An analysis from CertiK shows that the attackers managed to profit thus far at least $251M of Ethereum, $47 million of Solana, and $4 Million in USDC, which is a stable coin pegged to the US dollar.
It appears that the Wormhole team has reached out to the attacker and offered them a bug bounty of $10 million for exploit details and the return of Wrapped Ethereum that has been minted.
Wormhole has since reported that the vulnerability had been resolved and the network will be up as soon as possible.
The Ethereum founder Vitalik Buterin, had previously spoken about this specific issue and predicted that the future does not hold cross-chain bridges as they have fundamental flaws on their security.
Solana’s SOL Token is down 11.59% in the last 24 hours following this attack, according to CoinMarketCap.com
What is Solana?
Solana is a blockchain platform designed to host decentralized, scalable applications.
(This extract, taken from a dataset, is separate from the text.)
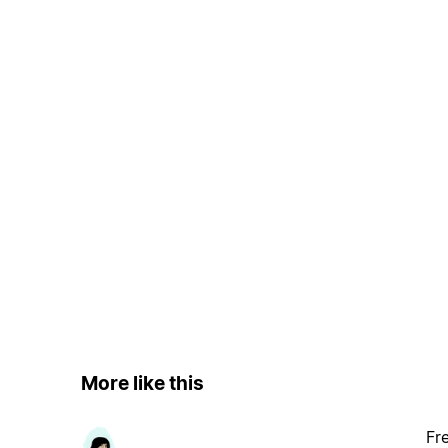
More like this
Fr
Founded in 2017, Solana is an open-source project currently run by Solana Foundation in Geneva, while San Francisco-based Solana Labs built the blockchain. Solana is much faster in terms of the number of transactions it can process and has significantly lower transaction fees than rival blockchains like Ethereum.
What is Ethereum?
Ethereum is a decentralized, open-source blockchain with smart contract functionality. Ether is the native cryptocurrency of the platform. Among cryptocurrencies, Ether is second only to Bitcoin in market capitalization. Ethereum was conceived in 2013 by programmer Vitalik Buterin. Source: Wikipedia.